By Adam Davis, Vice President, and Brent McDonald, Managing Director, Juniper Advisory
Bart Walker, Partner, and Kayla McCann Marty, Partner, McGuireWoods

Today’s State of Affairs

Coming out of the pandemic, health systems in the US have been dealing with a prolonged period of operational disruption driven by increased labor costs, supply chain issues and soft patient volumes. During this same period, the broader US economy has generally remained resilient in the face of inflationary headwinds. Despite efforts by the Fed for a soft landing, many are forecasting a recession, begging the question as to how well-positioned hospitals are to withstand a potential recession while still wrangling with the lingering malaise of post-pandemic financial and operating woes. Below we attempt to outline focus areas that proactive management teams may want to prioritize as we enter the second half of 2023. A perfect storm is upon us: higher cost of current and new debt, diminished appetite by bond investors and banks to remain in the sector, inability to count on consistent investment returns during this volatile period, continuing significant fundamental operating challenges (i.e., labor cost escalation, payor mix deterioration, slow volume growth, etc.), and increased antitrust and regulatory scrutiny. This article explores how hospital system management teams and boards can position their organizations for success, regardless of what the future might hold.

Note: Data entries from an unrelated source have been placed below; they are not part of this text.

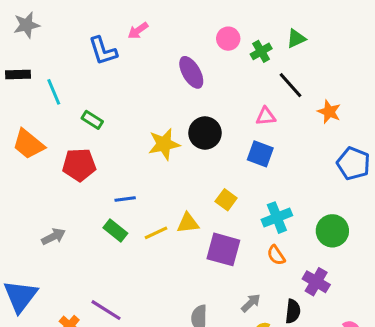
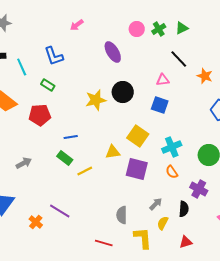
blue L-shape: (103, 51) -> (54, 56), moved
green cross: (261, 51) -> (159, 29), moved
yellow square: (226, 200) -> (138, 136), size x1.5
yellow line: (156, 233) -> (85, 171), moved

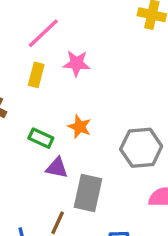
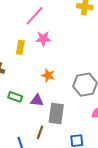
pink line: (43, 33) -> (35, 16), moved
green rectangle: (41, 138) -> (15, 97), moved

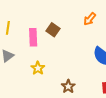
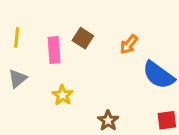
orange arrow: (90, 19) -> (129, 44), moved

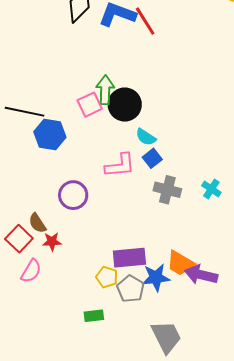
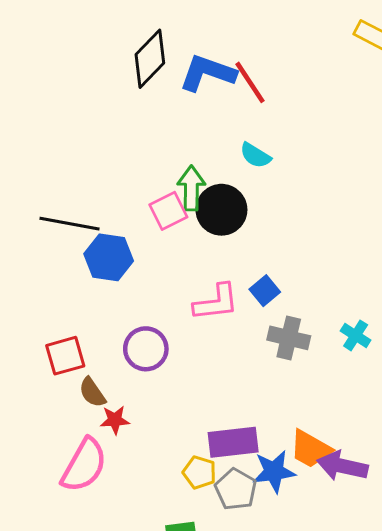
cyan semicircle: (146, 137) -> (255, 155), moved
red square: (19, 239) -> (65, 356), moved, turned 32
pink semicircle: (31, 271) -> (84, 465), size x1.5

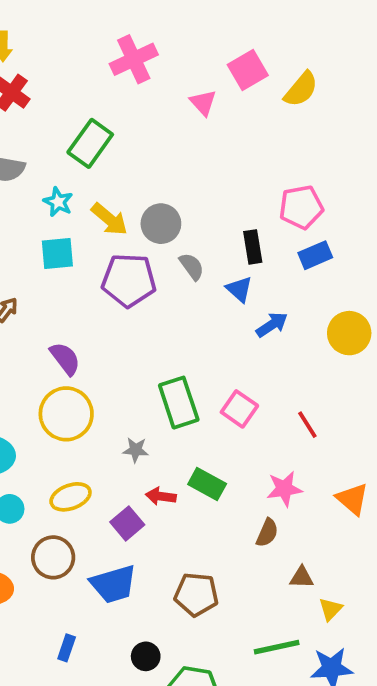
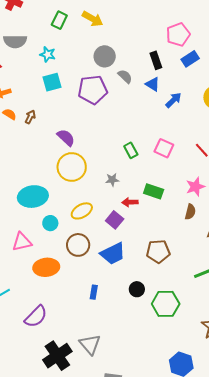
green rectangle: (90, 143) -> (59, 20), size x0.7
yellow arrow: (109, 219) -> (93, 19), moved
green rectangle: (179, 403) -> (131, 150), size x0.6

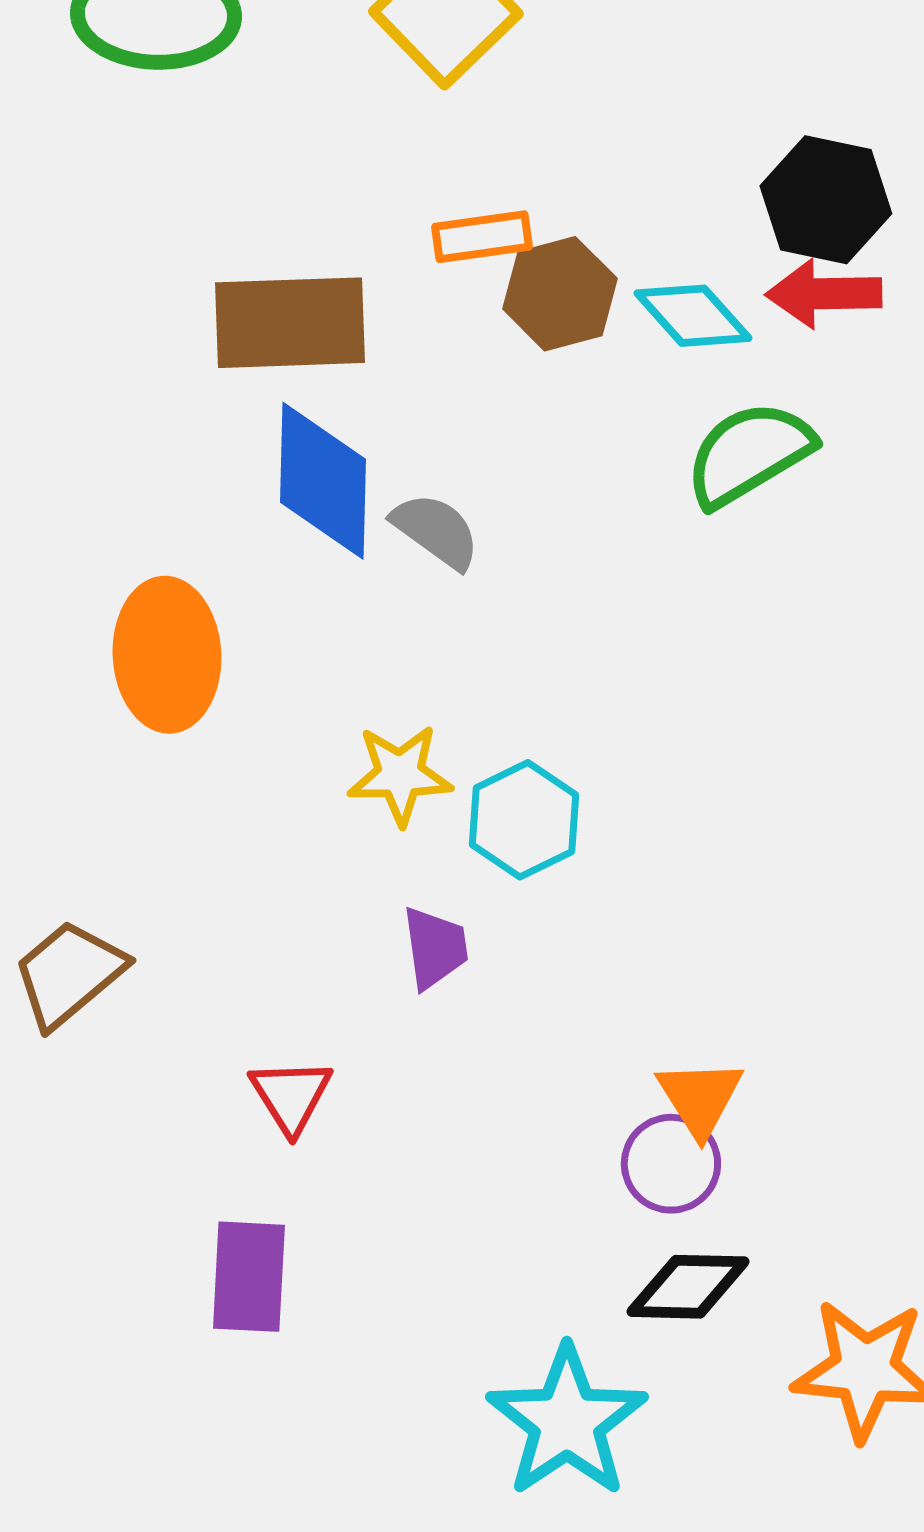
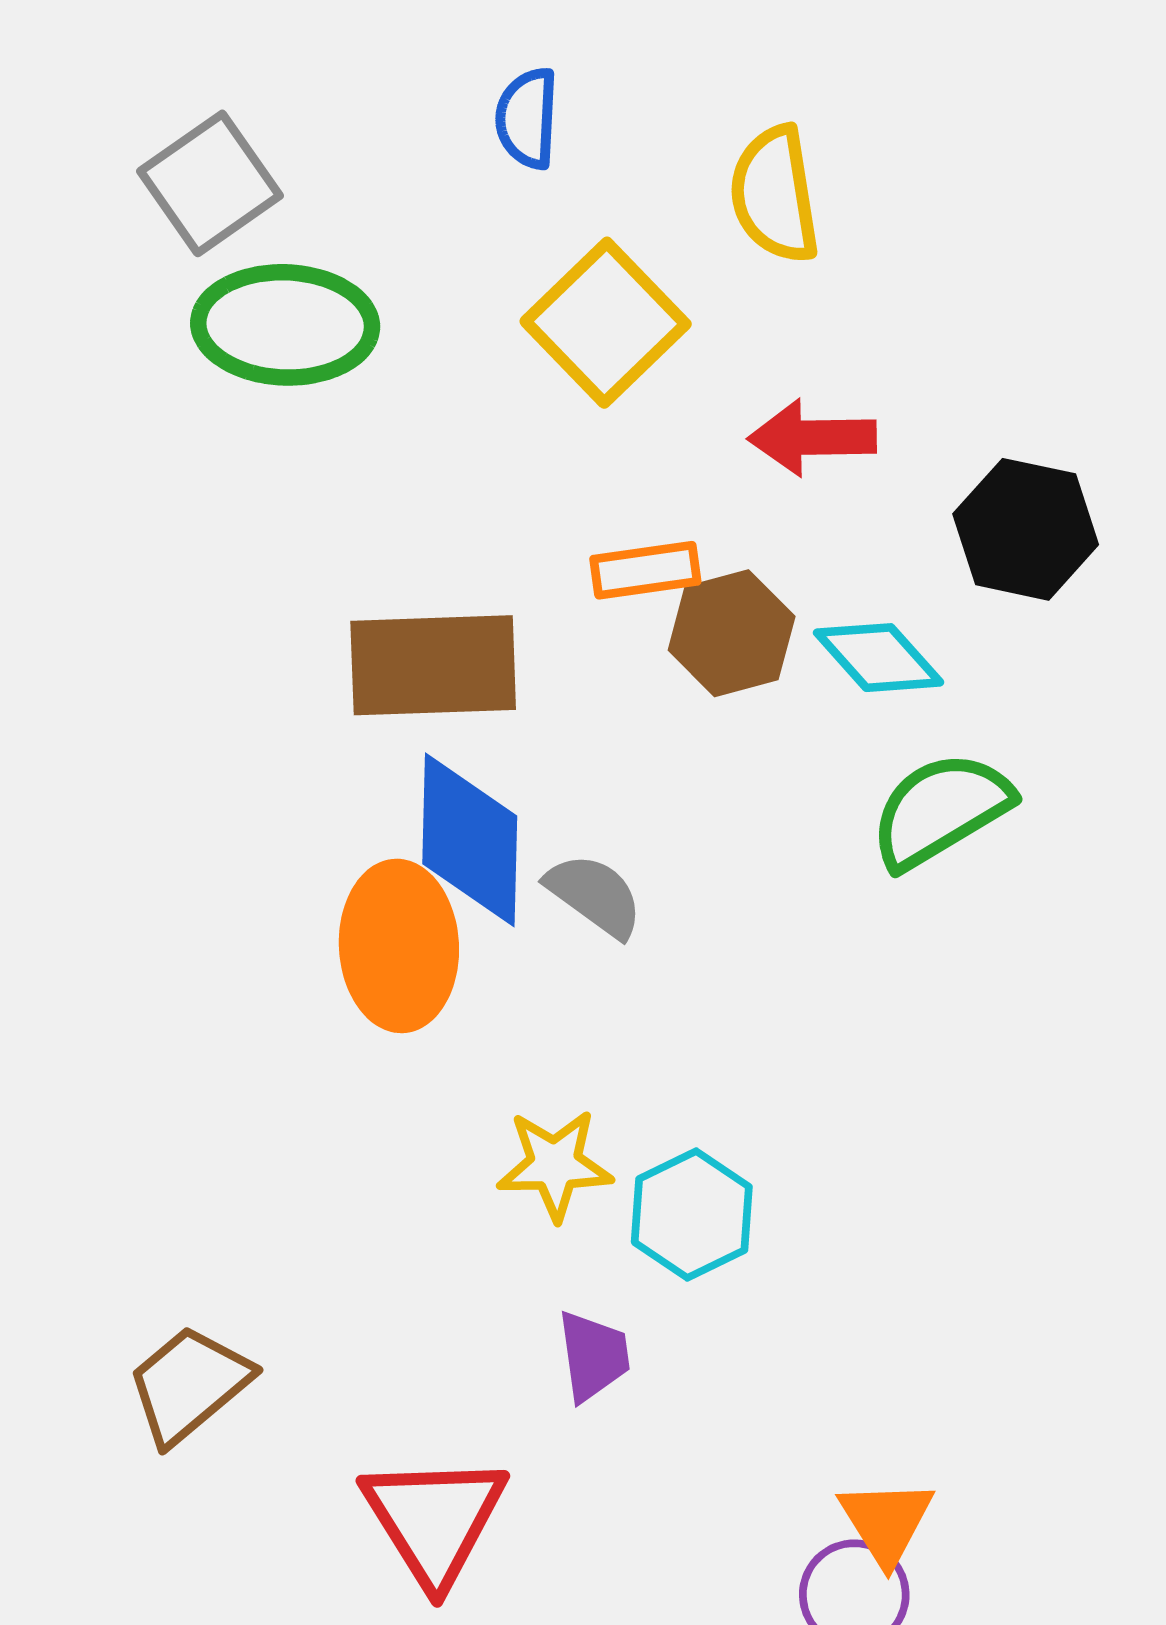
red arrow: (824, 294) -> (812, 438), moved
orange ellipse: (167, 655) -> (399, 946), moved
red triangle: (291, 1096) -> (434, 1520), size x1.6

Debt Markets Impact on Capital Spending

The days of easy money are behind us, making capital planning more difficult and cost structures more onerous for health systems. In the wake of the 2008 Great Recession, the Federal Reserve lowered benchmark interest rates to near-zero levels and purchased bonds, mortgages, and other assets to increase the money supply, resulting in a long period of cheap borrowing. However, as evidence that the cure sometimes is more painful than the disease, the US Fed has increased intrabank lending rates and caused the cost of bonds and bank debt to rise, contributing to the more than 200 basis point increase in 10-year treasury yields compared to the most favorable rates in 2020-2021.[1]

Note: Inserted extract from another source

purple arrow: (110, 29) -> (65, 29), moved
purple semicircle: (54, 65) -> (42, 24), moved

If a recession occurred in the near-term, it is difficult to determine how quickly, if at all, the capital markets could become favorable for health system borrowers again. Most of the distress in 2023 for the $4 trillion municipal bond market will come from hospitals and nursing homes[2], introducing new risk for health system bond buyers who might remain skittish about investing in the sector. Roughly $12 billion in hospital bonds are impaired, which is the most since 2008-2009, and both banks and bondholders are shrinking their holdings as bond values decline due to higher rates.[3] There has also been significant credit degradation across the rating spectrum over the last year. According to S&P Ratings, rating agency downgrades have outpaced upgrades by nearly 3-to-1,[4] making health system credit riskier, and thus more difficult for lenders to seamlessly jump back into the sector. As investors take more of a risk-off approach to the sector, debt profile management will be more challenging for organizations that face variable rate credit renewal risk and have scarcer refinancing opportunities for maturing obligations.

Because health systems are capital-intensive businesses and they rely heavily on debt as a construction funding source, increased borrowing costs could significantly impact the return on investment necessary to justify strategic and major capital projects while diluting operating income. Health system management teams will need to be more skillful with budgeting and resource allocation as they weigh any potential new construction projects. If management teams refocus their capital plans, they might prioritize investing in less capital-intensive ambulatory facilities that are leased from third party developers or considering joint venture structures that require lower initial capital commitments. Access to capital should also be expected to exacerbate the gap between well-capitalized high performing systems and typically smaller systems that made it through the pandemic but with diminished resources.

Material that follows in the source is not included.